- **PROBLEM TO SOLVE**: Your output should be the line with "ruhige Lage und hohen Ausbaustandart." and all following lines of the data below, through the end, repeated exactly.

- **DATA TO PROCESS**:
---------------
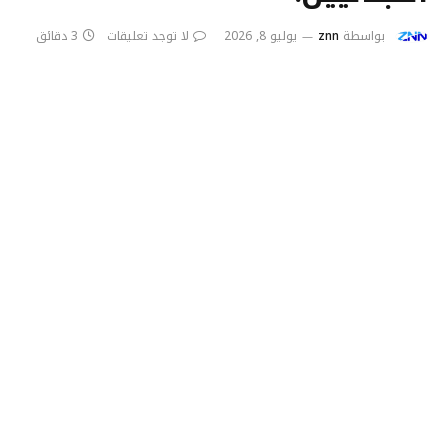
بواسطة
znn
يوليو 8, 2026
لا توجد تعليقات
3 دقائق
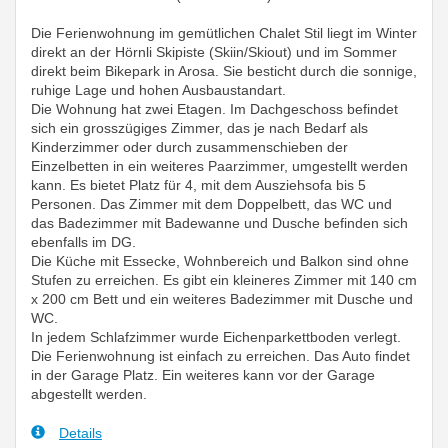
Die Ferienwohnung im gemütlichen Chalet Stil liegt im Winter
direkt an der Hörnli Skipiste (Skiin/Skiout) und im Sommer
direkt beim Bikepark in Arosa. Sie besticht durch die sonnige,
ruhige Lage und hohen Ausbaustandart.
Die Wohnung hat zwei Etagen. Im Dachgeschoss befindet
sich ein grosszügiges Zimmer, das je nach Bedarf als
Kinderzimmer oder durch zusammenschieben der
Einzelbetten in ein weiteres Paarzimmer, umgestellt werden
kann. Es bietet Platz für 4, mit dem Ausziehsofa bis 5
Personen. Das Zimmer mit dem Doppelbett, das WC und
das Badezimmer mit Badewanne und Dusche befinden sich
ebenfalls im DG.
Die Küche mit Essecke, Wohnbereich und Balkon sind ohne
Stufen zu erreichen. Es gibt ein kleineres Zimmer mit 140 cm
x 200 cm Bett und ein weiteres Badezimmer mit Dusche und
WC.
In jedem Schlafzimmer wurde Eichenparkettboden verlegt.
Die Ferienwohnung ist einfach zu erreichen. Das Auto findet
in der Garage Platz. Ein weiteres kann vor der Garage
abgestellt werden.
Details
---------------
- **REPLY TO THE EXERCISE**:
ruhige Lage und hohen Ausbaustandart.
Die Wohnung hat zwei Etagen. Im Dachgeschoss befindet
sich ein grosszügiges Zimmer, das je nach Bedarf als
Kinderzimmer oder durch zusammenschieben der
Einzelbetten in ein weiteres Paarzimmer, umgestellt werden
kann. Es bietet Platz für 4, mit dem Ausziehsofa bis 5
Personen. Das Zimmer mit dem Doppelbett, das WC und
das Badezimmer mit Badewanne und Dusche befinden sich
ebenfalls im DG.
Die Küche mit Essecke, Wohnbereich und Balkon sind ohne
Stufen zu erreichen. Es gibt ein kleineres Zimmer mit 140 cm
x 200 cm Bett und ein weiteres Badezimmer mit Dusche und
WC.
In jedem Schlafzimmer wurde Eichenparkettboden verlegt.
Die Ferienwohnung ist einfach zu erreichen. Das Auto findet
in der Garage Platz. Ein weiteres kann vor der Garage
abgestellt werden.
Details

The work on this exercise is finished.